Why would someone with autism spectrum disorder or Asperger’s syndrome want to see me as a counsellor?
I have always been fascinated by how people communicate- not just with words but non verbally. So much of what we communicate to each other in social interaction is non verbal- turn taking, gestures, body language, tone of voice, intonation, facial expressions, personal space, humour and eye contact. I am also interested when difficulties occur in interpersonal communication. I have an understanding of and an interest in autism and Aspergers. I am also interested in language development, learning differences/disabilities/difficulties (eg dyslexia), social skills and child development.

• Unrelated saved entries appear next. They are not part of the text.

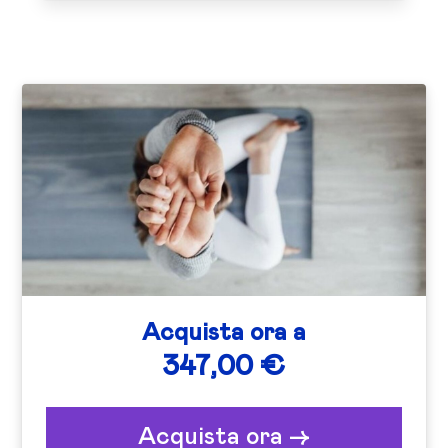
Acquista ora a
347,00 €
Acquista ora ->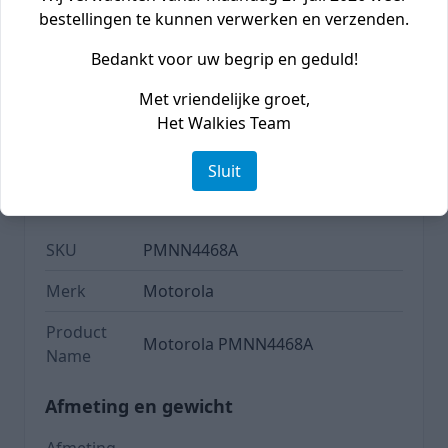
Mail ons
bestellingen te kunnen verwerken en verzenden.
1 dag
Bedankt voor uw begrip en geduld!
Met vriendelijke groet,
Specificaties
Het Walkies Team
Sluit
Product informatie
SKU
PMNN4468A
Merk
Motorola
Product
Motorola PMNN4468A
Name
Afmeting en gewicht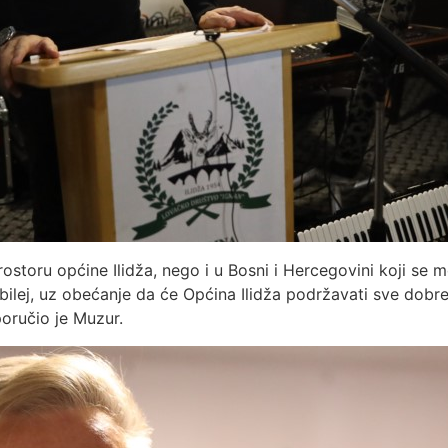
ostoru općine Ilidža, nego i u Bosni i Hercegovini koji se 
ubilej, uz obećanje da će Općina Ilidža podržavati sve dobre
poručio je Muzur.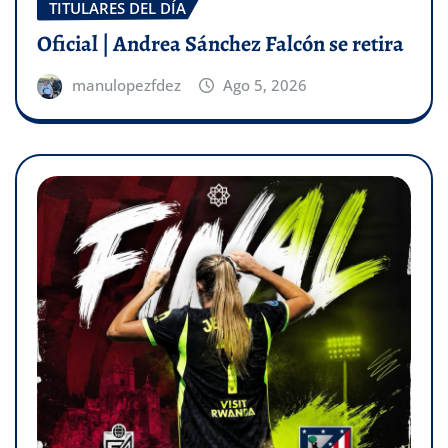
TITULARES DEL DÍA
Oficial | Andrea Sánchez Falcón se retira
manulopezfdez
Ago 5, 2026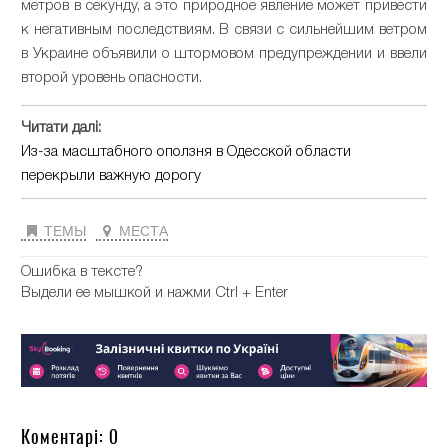
метров в секунду, а это природное явление может привести
к негативным последствиям. В связи с сильнейшим ветром
в Украине объявили о штормовом предупреждении и ввели
второй уровень опасности.
Читати далі:
Из-за масштабного оползня в Одесской области
перекрыли важную дорогу
ТЕМЫ
МЕСТА
Ошибка в тексте?
Выдели ее мышкой и нажми Ctrl + Enter
Коментарі: 0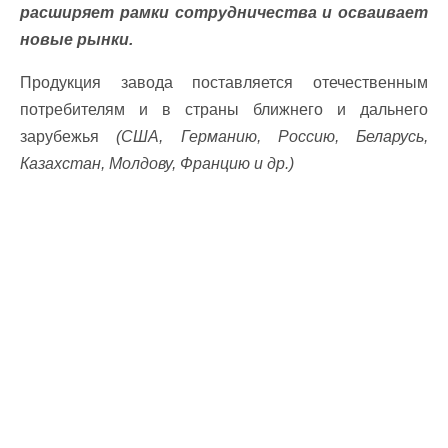
расширяет рамки сотрудничества и осваивает
новые рынки.
Продукция завода поставляется отечественным
потребителям и в страны ближнего и дальнего
зарубежья
(США, Германию, Россию, Беларусь,
Казахстан, Молдову, Францию ​​и др.)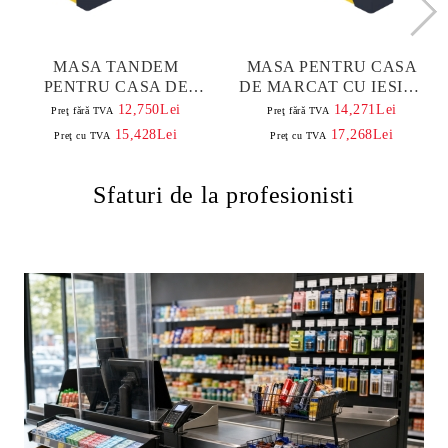
MASA TANDEM
MASA PENTRU CASA
PENTRU CASA DE
DE MARCAT CU IESIRE
MARCAT 3,1 M, CU
PE COLT 2,2 M, CU
12,750Lei
14,271Lei
Preţ fără TVA
Preţ fără TVA
BANDA SI RAMA DIN
BANDA SI RAMA DIN
15,428Lei
17,268Lei
Preţ cu TVA
Preţ cu TVA
ALUMINIU
ALUMINIU
Sfaturi de la profesionisti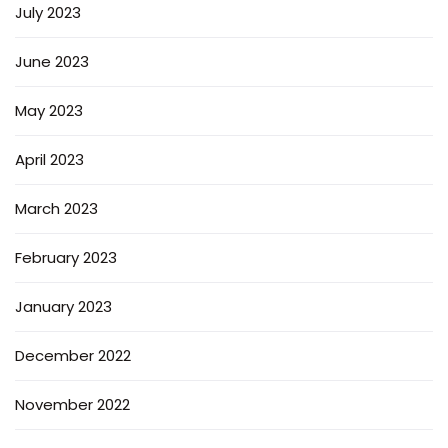
July 2023
June 2023
May 2023
April 2023
March 2023
February 2023
January 2023
December 2022
November 2022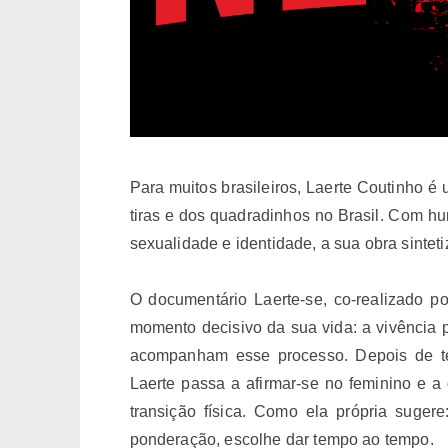
Para muitos brasileiros, Laerte Coutinho é
tiras e dos quadradinhos no Brasil. Com hum
sexualidade e identidade, a sua obra sintet
O documentário Laerte-se, co-realizado p
momento decisivo da sua vida: a vivência 
acompanham esse processo. Depois de te
Laerte passa a afirmar-se no feminino e 
transição física. Como ela própria suger
ponderação, escolhe dar tempo ao tempo.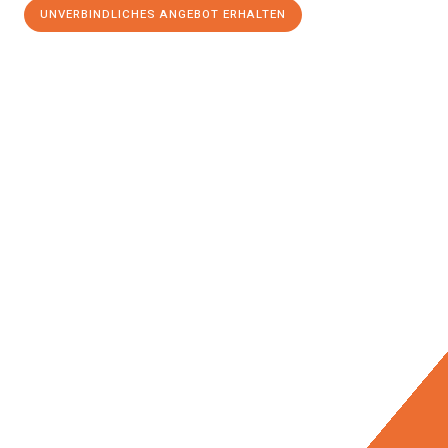
UNVERBINDLICHES ANGEBOT ERHALTEN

What problems do people with autism spectrum disorder / Asperger's syndrome experience?
Individuals with autism spectrum disorder / Asperger's syndrome often experience emotional problems; have difficulties with understanding social interaction; have limiting beliefs about themselves, others and the world; have repetitive routines; have sensory integration difficulties. Autism spectrum disorder / Asperger's syndrome are developmental disorders.
Many people with autism / Aspergers experience depression, anxiety, confusion, frustration, low self esteem and social isolation. They may also have problems coping with uncertainty, feeling out of control and managing stress as well as having difficulties controlling their feelings and behaviour.
People who are autistic / have Aspergers often have difficulties with understanding idioms in day to day life (eg 'it's raining cats and dogs') as they take communication on a very literal level. Fixed repetitive routines may provide reassurance for individuals with autism spectrum disorder or Aspergers, but these routines can also hinder social interaction and may create anxiety.
Some individuals with autism spectrum disorder or Aspergers can exhibit self harming behaviour. Others can experience problems with sensory difficulties (processing the different senses in day to day life) and / or extreme sensitivity to sensory sensations(eg sensitivity to noise, intolerance of a certain colour, irritation at labels in clothes etc).
How will counselling help someone who is autistic / has Asperger's?
Counselling can help people with autism spectrum disorder or Asperger's challenge any limiting beliefs they may have about themselves, others and the world. Examples of limiting beliefs are black / white thinking, perfectionism, minimising their own opinions while over valuing the opinions of others, generalising, not seeing the bigger picture, avoiding taking responsibility for difficulties in life, feeling hopeless/ helpless to change situations. Counselling can also boost self esteem by practicing social skills (eg small talk, turn taking) in roleplay situations and using visual prompts. Gradually changing routines can increase confidence /self esteem.
Counselling can also help people who are autistic / have Aspergers soothe their feelings. Emotions are unpredictable and because individuals with autism spectrum disorder or Aspergers syndrome take things literally and find imagining things difficult, they can find understanding and managing emotions -in themselves and others- disorientating and frightening. It is hard for someone with autism / Aspergers to consider the other person's point of view. Anxiety has many psychological(irritability, low mood, pessimistic thinking, repetitive thoughts) and physiological (eg heart racing, headaches, muscle tension, tummy ache, fast breathing, flight, fight or freeze reflex) effects. Counselling works by helping you understand the anxiety, which in turn helps you manage the symptoms better.